## REQUIREMENT
No pictures go into the output, which should consist only of the lines from the first line of the data through the line with "High Volume HD Duplicators", copied exactly.

━━ DATA PROVIDED

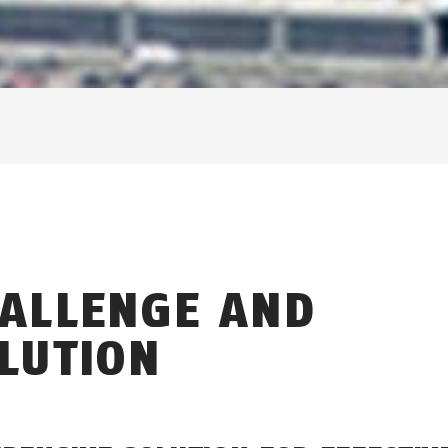
ALLENGE AND
LUTION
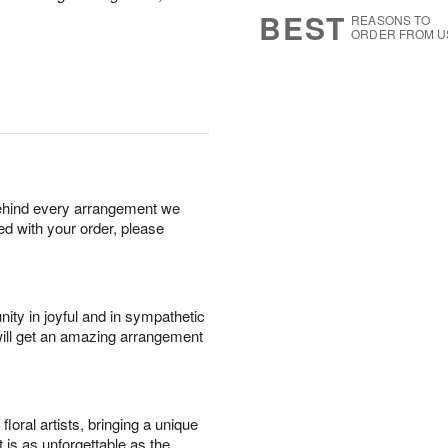
7
s
BEST
REASONS TO
ORDER FROM U
behind every arrangement we
ied with your order, please
ity in joyful and in sympathetic
will get an amazing arrangement
oral artists, bringing a unique
t is as unforgettable as the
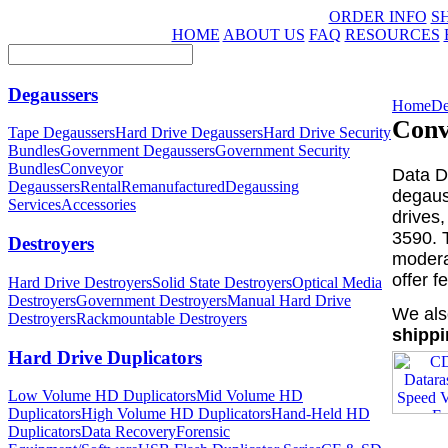
ORDER INFO
S
HOME
ABOUT US
FAQ
RESOURCES
Degaussers
Home
De
Conv
Tape Degaussers
Hard Drive Degaussers
Hard Drive Security
Bundles
Government Degaussers
Government Security
Bundles
Conveyor
Data D
Degaussers
Rental
Remanufactured
Degaussing
degaus
Services
Accessories
drives
3590. 
Destroyers
moderat
offer 
Hard Drive Destroyers
Solid State Destroyers
Optical Media
Destroyers
Government Destroyers
Manual Hard Drive
We als
Destroyers
Rackmountable Destroyers
shippi
Hard Drive Duplicators
Low Volume HD Duplicators
Mid Volume HD
Duplicators
High Volume HD Duplicators
Hand-Held HD
Duplicators
Data Recovery
Forensic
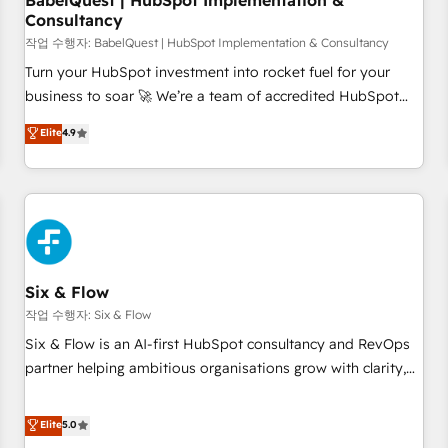
BabelQuest | HubSpot Implementation &
Consultancy
to grips with HubSpot through guided implementation and
seamless integration of the CRM platform into your digital
작업 수행자: BabelQuest | HubSpot Implementation & Consultancy
ecosystem. Would you like support in deploying your
Turn your HubSpot investment into rocket fuel for your
inbound marketing strategy? We'll provide support tailored
business to soar 🚀 We’re a team of accredited HubSpot
to your needs and sales objectives. With 125+ certifications,
experts ready to help you. We can implement the platform
Elite
4.9
we are part of the most certified Canadian agencies, and we
into complex business environments, optimise what you've
both hold Onboarding Accreditations. Based in Canada
got and make sure you can actually use it, build your
(coast to coast), our services are offered in both English &
website in HubSpot or create an inbound marketing
French.
strategy for you and execute it on HubSpot. We are on the
G-Cloud 14 CCS (Crown Commercial Service) framework,
meaning we've been accredited by HubSpot and vetted by
the CCS, which means we can support public sector
Six & Flow
companies as well the other ones listed in our profile. Our
작업 수행자: Six & Flow
services: - HubSpot implementation - HubSpot CMS
Six & Flow is an AI-first HubSpot consultancy and RevOps
website build We can do lots of things. But everything we
partner helping ambitious organisations grow with clarity,
do is there for you to: - Grow revenue, and run your
confidence, and intelligence. Operating across the UK,
business more efficiently - Build stronger relationships with
Netherlands, Ireland, and Canada, we’ve delivered
Elite
5.0
customers - Make better decisions with data - Find a new
thousands of successful HubSpot projects for mid-market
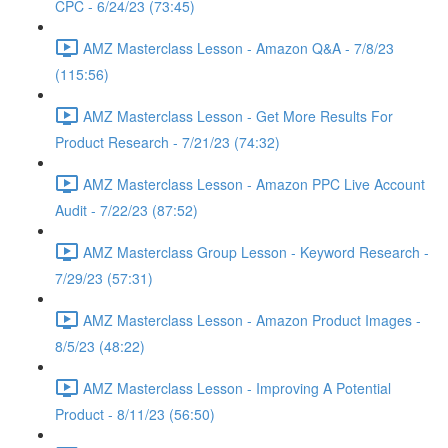
CPC - 6/24/23 (73:45)
AMZ Masterclass Lesson - Amazon Q&A - 7/8/23
(115:56)
AMZ Masterclass Lesson - Get More Results For
Product Research - 7/21/23 (74:32)
AMZ Masterclass Lesson - Amazon PPC Live Account
Audit - 7/22/23 (87:52)
AMZ Masterclass Group Lesson - Keyword Research -
7/29/23 (57:31)
AMZ Masterclass Lesson - Amazon Product Images -
8/5/23 (48:22)
AMZ Masterclass Lesson - Improving A Potential
Product - 8/11/23 (56:50)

━━━━

## RESPONSE BELOW
ALLENGE AND
LUTION
7
s
BEST
REASONS TO
ORDER FROM U
behind every arrangement we
ied with your order, please
ity in joyful and in sympathetic
will get an amazing arrangement
oral artists, bringing a unique
t is as unforgettable as the
ORDER INFO
S
HOME
ABOUT US
FAQ
RESOURCES
Degaussers
Home
De
Conv
Tape Degaussers
Hard Drive Degaussers
Hard Drive Security
Bundles
Government Degaussers
Government Security
Bundles
Conveyor
Data D
Degaussers
Rental
Remanufactured
Degaussing
degaus
Services
Accessories
drives
3590. 
Destroyers
moderat
offer 
Hard Drive Destroyers
Solid State Destroyers
Optical Media
Destroyers
Government Destroyers
Manual Hard Drive
We als
Destroyers
Rackmountable Destroyers
shippi
Hard Drive Duplicators
Low Volume HD Duplicators
Mid Volume HD
Duplicators
High Volume HD Duplicators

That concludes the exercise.